▶ **Problem to work on**
From the data below, give the number of lines holding the word "Beatbot", with nothing else added.

▶ **Records**
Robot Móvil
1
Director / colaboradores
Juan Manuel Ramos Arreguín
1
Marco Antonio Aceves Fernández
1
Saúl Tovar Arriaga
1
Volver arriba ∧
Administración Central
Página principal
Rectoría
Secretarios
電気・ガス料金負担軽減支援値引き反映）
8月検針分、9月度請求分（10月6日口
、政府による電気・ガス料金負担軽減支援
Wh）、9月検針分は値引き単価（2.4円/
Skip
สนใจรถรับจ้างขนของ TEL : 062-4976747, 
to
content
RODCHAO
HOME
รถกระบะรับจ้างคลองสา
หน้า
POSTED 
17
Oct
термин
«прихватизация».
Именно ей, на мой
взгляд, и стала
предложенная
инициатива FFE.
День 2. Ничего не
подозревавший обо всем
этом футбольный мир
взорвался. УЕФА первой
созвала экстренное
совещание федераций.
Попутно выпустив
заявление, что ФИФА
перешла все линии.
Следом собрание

--

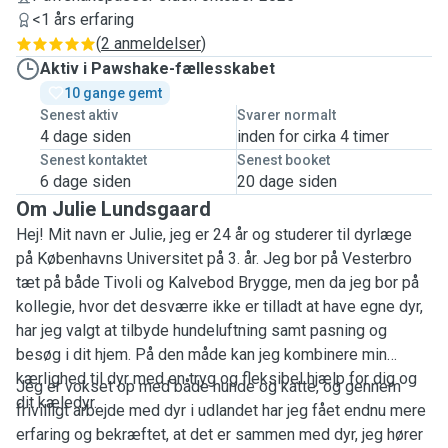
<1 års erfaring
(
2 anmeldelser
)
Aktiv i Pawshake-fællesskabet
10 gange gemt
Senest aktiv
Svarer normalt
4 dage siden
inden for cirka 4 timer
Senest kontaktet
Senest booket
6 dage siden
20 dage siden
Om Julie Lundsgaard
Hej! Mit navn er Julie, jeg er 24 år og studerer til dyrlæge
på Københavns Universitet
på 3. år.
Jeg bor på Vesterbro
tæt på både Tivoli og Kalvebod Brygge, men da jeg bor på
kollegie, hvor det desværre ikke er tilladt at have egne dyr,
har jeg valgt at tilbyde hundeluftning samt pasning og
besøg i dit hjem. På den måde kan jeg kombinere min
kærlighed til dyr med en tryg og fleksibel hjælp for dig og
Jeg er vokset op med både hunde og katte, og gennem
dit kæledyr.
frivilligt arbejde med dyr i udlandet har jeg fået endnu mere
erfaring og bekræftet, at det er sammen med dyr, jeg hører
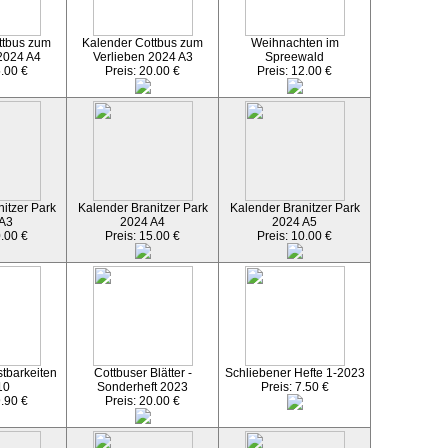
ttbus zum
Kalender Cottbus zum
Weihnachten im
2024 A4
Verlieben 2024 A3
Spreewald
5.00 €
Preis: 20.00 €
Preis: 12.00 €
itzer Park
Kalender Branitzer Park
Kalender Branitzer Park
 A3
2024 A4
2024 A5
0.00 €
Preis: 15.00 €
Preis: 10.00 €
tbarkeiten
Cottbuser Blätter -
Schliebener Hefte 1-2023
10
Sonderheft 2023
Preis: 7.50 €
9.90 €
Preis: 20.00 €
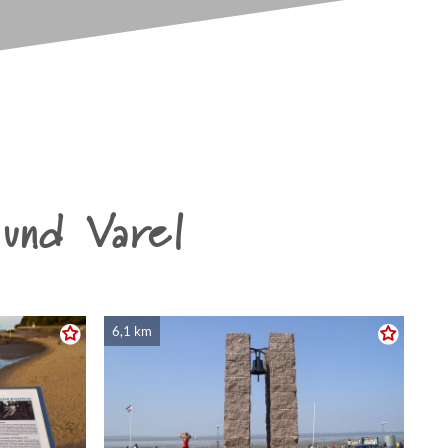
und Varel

--

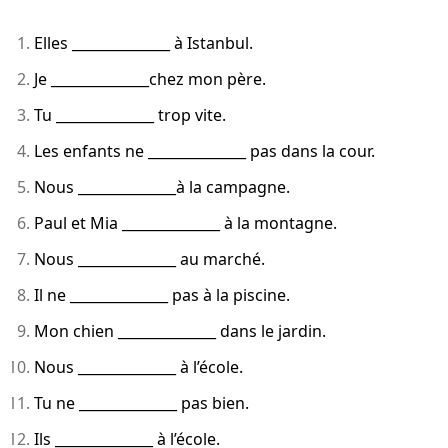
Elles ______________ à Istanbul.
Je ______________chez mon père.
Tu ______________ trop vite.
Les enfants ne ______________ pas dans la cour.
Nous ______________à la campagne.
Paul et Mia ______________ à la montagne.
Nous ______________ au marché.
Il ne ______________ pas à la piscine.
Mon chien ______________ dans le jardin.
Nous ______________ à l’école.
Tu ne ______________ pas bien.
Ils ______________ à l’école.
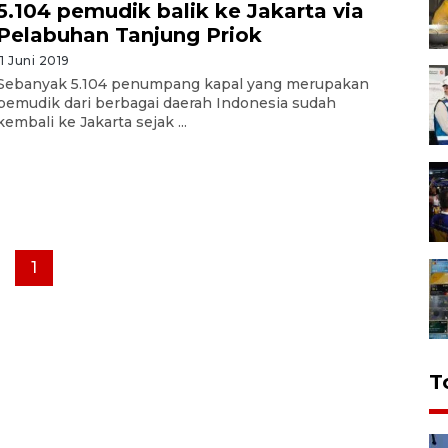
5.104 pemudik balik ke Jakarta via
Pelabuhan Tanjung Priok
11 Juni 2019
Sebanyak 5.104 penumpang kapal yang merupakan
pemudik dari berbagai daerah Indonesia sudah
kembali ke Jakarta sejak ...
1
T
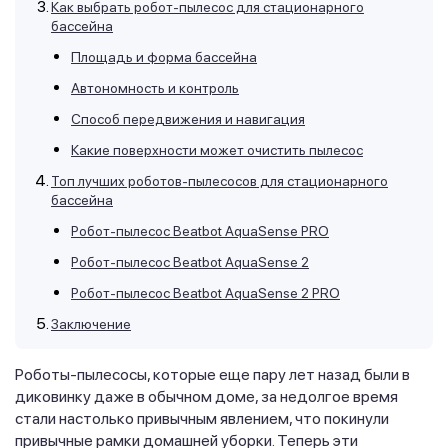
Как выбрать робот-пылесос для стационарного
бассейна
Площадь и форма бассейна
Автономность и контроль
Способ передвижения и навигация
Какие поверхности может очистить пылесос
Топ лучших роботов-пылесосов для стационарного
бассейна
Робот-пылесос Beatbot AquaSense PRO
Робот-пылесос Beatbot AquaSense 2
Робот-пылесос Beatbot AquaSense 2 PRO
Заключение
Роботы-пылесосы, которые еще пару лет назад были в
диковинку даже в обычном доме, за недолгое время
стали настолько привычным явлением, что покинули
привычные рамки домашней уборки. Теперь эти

▶ **Output for this exercise**
3